• Exercise directions: Take each line below that has "extension" and copy it.

Data entries:

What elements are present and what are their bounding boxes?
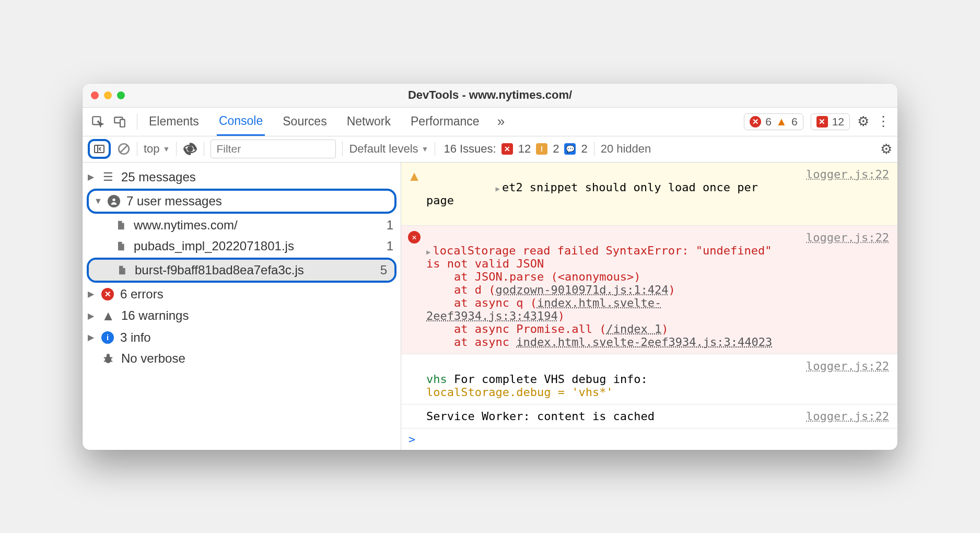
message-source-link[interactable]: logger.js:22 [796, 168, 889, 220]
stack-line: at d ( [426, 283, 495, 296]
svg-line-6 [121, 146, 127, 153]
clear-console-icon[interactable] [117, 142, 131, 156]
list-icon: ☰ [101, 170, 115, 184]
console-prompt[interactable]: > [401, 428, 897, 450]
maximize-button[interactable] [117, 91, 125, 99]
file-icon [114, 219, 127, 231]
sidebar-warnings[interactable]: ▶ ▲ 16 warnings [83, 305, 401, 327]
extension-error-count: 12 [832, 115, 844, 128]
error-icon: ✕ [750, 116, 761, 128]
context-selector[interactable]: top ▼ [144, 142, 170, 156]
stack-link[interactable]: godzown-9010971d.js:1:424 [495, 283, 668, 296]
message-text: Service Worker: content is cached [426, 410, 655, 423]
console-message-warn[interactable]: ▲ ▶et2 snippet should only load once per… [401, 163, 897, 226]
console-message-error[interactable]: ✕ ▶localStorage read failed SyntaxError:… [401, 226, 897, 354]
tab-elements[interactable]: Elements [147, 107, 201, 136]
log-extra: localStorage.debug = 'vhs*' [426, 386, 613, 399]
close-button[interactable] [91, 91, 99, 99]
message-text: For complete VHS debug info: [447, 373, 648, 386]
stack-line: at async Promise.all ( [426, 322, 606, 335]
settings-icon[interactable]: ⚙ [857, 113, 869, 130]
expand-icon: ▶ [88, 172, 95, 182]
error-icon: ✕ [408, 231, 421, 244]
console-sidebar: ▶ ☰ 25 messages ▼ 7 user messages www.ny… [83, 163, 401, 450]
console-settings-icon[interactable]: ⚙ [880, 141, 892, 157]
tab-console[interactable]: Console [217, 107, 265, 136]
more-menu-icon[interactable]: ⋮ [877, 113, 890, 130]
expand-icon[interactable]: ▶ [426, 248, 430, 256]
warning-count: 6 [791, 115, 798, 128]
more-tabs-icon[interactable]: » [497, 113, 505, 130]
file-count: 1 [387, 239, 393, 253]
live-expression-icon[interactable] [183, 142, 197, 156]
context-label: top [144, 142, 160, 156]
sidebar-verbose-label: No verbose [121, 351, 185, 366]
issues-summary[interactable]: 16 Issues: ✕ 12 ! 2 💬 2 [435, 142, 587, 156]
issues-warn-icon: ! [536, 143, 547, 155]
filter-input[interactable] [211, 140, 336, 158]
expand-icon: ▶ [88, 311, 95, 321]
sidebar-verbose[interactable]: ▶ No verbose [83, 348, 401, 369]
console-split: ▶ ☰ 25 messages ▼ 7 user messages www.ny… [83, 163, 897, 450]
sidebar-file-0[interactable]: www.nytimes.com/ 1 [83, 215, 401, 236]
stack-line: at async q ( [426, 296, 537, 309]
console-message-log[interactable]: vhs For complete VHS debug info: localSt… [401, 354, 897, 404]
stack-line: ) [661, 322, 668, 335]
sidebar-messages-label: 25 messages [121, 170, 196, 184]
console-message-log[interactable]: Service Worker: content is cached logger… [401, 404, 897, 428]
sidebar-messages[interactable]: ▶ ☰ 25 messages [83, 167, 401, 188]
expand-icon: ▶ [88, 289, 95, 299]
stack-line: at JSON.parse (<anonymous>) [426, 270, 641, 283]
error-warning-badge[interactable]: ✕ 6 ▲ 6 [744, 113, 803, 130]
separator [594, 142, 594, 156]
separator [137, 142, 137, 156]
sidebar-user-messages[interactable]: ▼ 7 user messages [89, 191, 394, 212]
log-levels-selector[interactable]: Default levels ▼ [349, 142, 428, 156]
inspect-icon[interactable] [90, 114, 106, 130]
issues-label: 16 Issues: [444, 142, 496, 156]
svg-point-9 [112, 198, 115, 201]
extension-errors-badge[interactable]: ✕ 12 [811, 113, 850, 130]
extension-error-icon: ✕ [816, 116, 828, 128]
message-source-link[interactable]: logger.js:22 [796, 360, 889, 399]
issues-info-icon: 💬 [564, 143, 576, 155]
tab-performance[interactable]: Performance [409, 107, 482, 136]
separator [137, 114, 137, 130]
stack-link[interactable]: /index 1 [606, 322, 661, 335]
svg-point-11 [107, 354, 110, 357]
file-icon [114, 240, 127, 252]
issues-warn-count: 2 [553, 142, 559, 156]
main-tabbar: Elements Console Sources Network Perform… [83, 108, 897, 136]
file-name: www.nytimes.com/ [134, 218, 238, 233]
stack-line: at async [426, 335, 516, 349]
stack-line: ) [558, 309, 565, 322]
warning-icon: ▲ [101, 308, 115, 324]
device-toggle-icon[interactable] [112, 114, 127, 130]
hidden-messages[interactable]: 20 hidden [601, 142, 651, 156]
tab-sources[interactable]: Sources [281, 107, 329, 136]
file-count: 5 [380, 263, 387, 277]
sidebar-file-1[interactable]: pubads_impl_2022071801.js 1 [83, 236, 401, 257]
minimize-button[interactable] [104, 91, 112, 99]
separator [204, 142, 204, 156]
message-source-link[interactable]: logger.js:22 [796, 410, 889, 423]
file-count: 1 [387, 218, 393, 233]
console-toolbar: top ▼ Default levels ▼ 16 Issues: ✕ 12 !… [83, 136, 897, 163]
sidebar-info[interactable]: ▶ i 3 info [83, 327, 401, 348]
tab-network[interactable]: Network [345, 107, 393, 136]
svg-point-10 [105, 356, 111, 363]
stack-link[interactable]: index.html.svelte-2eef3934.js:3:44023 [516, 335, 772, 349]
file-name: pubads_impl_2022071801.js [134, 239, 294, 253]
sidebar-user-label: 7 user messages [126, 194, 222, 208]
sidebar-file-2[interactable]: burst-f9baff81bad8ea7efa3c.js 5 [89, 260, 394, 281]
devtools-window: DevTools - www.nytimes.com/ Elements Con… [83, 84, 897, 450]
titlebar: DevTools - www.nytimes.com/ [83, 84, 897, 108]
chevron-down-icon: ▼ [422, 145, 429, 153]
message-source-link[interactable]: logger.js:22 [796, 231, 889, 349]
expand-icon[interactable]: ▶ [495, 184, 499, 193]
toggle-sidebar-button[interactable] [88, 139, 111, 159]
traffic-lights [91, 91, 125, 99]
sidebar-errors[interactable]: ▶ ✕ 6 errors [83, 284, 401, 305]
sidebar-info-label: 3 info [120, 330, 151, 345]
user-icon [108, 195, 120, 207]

* * *

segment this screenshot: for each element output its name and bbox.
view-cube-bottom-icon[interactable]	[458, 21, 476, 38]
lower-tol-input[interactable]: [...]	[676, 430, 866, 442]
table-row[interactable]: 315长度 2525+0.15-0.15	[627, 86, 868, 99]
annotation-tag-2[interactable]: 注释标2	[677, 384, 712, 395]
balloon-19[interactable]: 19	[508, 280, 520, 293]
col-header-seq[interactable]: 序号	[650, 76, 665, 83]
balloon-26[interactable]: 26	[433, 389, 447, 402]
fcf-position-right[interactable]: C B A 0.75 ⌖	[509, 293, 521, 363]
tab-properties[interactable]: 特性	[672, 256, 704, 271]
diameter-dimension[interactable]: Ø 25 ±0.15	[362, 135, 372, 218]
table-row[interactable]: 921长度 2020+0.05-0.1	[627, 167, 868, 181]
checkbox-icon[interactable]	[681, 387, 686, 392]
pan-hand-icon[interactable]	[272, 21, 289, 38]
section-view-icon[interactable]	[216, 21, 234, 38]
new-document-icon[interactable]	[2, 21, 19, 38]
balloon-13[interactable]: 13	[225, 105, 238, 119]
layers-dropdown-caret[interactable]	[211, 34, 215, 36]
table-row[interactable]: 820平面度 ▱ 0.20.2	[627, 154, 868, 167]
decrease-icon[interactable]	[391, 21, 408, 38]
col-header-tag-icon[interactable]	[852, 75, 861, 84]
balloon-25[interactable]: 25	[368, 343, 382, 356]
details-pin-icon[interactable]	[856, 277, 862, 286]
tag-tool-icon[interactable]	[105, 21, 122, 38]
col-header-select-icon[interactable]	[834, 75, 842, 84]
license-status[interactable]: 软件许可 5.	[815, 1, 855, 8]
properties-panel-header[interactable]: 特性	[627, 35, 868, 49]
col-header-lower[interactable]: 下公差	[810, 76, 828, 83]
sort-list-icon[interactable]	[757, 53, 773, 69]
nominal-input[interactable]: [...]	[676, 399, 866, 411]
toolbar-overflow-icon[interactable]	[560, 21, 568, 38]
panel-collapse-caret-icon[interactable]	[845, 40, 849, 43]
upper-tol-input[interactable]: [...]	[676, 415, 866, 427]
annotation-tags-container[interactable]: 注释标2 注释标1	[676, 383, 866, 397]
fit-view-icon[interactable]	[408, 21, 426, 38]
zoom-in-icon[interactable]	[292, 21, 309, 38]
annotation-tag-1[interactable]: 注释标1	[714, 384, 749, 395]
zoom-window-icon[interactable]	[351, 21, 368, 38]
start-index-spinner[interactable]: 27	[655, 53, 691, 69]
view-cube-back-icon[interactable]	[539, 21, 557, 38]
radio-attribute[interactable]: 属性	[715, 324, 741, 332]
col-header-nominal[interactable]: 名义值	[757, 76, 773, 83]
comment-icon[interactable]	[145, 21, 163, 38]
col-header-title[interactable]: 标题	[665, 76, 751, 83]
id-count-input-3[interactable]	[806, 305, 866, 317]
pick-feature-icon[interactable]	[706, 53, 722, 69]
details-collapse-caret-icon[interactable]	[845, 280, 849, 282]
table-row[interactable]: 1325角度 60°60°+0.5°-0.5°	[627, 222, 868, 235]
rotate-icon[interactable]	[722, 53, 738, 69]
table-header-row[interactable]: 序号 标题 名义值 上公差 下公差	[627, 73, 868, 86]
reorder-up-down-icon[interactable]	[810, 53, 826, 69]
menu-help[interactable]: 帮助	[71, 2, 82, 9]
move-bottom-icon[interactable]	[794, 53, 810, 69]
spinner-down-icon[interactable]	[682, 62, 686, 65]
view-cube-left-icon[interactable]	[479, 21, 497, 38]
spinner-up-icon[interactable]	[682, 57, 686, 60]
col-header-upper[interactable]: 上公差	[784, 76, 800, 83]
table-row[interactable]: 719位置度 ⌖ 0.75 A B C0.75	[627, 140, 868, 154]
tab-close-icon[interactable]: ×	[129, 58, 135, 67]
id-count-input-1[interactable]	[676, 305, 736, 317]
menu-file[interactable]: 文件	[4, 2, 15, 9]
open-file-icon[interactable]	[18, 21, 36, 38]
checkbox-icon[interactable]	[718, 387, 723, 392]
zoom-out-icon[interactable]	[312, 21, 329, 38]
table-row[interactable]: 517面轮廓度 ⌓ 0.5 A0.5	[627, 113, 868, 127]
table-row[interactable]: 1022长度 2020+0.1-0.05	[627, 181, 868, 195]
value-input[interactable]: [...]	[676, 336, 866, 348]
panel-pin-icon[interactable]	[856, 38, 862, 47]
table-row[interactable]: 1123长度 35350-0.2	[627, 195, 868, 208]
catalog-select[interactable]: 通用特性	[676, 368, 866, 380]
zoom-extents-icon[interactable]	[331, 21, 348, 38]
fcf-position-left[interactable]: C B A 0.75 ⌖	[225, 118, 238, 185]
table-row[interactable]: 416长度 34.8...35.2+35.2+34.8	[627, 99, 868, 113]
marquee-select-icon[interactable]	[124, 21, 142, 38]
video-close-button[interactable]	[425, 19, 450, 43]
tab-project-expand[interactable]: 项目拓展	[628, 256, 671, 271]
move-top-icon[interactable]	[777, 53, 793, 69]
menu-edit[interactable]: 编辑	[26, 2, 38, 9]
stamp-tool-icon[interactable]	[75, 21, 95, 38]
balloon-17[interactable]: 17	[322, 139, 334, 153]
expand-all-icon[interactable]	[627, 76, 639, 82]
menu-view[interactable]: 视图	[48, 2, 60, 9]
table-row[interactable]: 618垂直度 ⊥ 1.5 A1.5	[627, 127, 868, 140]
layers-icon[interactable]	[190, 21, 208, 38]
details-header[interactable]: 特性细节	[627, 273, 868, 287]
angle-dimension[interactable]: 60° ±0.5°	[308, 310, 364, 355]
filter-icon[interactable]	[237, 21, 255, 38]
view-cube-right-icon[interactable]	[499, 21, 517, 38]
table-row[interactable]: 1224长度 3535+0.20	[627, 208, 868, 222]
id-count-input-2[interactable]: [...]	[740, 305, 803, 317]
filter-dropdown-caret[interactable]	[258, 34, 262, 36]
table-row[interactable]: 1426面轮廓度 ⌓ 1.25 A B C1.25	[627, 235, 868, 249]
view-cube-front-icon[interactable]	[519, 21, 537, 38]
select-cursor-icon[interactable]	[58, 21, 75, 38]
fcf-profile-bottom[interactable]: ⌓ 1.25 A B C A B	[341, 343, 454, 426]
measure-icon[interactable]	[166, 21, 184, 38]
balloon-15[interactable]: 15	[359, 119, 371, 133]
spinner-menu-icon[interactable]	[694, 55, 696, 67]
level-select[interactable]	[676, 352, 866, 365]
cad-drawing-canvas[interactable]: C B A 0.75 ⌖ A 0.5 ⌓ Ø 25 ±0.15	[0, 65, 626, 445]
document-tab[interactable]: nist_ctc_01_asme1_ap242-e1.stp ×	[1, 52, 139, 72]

...

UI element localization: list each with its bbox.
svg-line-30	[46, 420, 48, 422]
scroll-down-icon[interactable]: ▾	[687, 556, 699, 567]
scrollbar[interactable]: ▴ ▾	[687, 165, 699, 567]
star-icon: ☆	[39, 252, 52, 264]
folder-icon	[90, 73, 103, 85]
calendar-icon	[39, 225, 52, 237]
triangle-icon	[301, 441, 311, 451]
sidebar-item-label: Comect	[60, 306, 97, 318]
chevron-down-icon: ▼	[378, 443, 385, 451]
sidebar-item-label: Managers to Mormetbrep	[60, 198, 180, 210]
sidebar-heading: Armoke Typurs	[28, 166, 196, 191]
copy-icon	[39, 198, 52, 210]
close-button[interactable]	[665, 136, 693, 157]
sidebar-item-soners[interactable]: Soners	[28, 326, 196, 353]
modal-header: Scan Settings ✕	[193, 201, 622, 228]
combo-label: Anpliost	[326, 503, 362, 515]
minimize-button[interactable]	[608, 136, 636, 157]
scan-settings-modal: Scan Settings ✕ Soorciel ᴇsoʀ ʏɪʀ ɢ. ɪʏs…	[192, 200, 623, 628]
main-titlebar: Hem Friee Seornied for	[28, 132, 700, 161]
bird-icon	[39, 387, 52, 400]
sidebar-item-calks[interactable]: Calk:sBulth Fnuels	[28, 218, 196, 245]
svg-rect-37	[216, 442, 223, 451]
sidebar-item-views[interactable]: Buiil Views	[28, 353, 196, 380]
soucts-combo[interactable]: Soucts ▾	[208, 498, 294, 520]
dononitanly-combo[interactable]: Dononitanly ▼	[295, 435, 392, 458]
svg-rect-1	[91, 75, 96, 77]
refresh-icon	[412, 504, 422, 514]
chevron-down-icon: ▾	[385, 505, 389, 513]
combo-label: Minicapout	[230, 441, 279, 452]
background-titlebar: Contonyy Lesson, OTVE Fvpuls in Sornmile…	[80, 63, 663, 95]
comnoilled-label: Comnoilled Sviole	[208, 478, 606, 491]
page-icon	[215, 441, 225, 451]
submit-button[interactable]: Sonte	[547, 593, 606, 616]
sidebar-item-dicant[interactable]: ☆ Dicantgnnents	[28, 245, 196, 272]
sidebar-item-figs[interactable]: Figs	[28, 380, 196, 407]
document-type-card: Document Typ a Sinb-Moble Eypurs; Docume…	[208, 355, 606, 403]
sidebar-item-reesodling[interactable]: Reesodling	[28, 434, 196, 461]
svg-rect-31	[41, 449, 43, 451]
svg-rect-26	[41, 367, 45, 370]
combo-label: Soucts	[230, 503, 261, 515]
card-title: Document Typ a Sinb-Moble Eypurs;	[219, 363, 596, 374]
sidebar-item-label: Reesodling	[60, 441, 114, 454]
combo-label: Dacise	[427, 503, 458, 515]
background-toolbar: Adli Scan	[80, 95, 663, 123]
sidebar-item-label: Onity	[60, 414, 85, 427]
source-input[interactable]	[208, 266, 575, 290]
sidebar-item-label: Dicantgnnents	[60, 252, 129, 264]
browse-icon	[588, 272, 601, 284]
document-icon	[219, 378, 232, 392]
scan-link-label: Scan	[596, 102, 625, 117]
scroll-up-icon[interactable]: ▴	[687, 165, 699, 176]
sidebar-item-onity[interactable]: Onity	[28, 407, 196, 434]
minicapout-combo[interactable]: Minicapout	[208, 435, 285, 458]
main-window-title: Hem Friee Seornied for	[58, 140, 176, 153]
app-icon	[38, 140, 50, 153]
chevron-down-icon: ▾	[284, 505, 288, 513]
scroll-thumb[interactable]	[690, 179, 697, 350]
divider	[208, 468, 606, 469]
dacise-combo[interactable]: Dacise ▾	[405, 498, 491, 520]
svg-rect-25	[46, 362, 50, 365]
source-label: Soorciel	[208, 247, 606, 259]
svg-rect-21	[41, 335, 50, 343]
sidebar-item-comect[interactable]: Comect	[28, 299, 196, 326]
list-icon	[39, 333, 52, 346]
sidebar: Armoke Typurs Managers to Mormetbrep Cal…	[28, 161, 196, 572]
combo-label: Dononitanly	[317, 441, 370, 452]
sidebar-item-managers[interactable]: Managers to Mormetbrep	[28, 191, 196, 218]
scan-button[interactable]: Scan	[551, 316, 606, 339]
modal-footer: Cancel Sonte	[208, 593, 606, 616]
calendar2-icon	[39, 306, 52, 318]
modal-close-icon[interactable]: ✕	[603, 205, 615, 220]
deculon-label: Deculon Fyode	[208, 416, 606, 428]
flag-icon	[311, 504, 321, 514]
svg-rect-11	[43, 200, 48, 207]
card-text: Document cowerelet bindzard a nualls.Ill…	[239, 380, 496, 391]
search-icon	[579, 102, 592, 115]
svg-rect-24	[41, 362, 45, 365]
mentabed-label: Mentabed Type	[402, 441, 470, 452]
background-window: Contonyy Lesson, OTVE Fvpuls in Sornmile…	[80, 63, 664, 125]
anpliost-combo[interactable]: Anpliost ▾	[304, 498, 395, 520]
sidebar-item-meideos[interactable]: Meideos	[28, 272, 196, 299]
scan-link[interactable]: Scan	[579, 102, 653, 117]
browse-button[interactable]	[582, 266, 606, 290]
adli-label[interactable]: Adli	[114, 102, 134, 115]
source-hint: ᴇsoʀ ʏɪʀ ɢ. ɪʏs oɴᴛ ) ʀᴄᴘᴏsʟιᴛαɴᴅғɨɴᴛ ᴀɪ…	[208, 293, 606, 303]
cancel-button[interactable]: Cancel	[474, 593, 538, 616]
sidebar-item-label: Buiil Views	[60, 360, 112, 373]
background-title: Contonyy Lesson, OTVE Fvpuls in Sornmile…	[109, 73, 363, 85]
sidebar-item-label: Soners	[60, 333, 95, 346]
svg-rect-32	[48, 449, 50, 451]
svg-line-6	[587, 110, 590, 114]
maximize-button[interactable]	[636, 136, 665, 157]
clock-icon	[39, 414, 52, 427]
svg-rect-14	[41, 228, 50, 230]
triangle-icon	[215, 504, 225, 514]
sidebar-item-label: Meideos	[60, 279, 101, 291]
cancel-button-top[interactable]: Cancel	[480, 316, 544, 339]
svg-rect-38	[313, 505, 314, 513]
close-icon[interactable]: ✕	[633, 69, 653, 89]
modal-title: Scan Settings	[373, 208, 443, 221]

• Response:
extension-error-count: 12 [832, 115, 844, 128]
extension-errors-badge[interactable]: ✕ 12 [811, 113, 850, 130]
extension-error-icon: ✕ [816, 116, 828, 128]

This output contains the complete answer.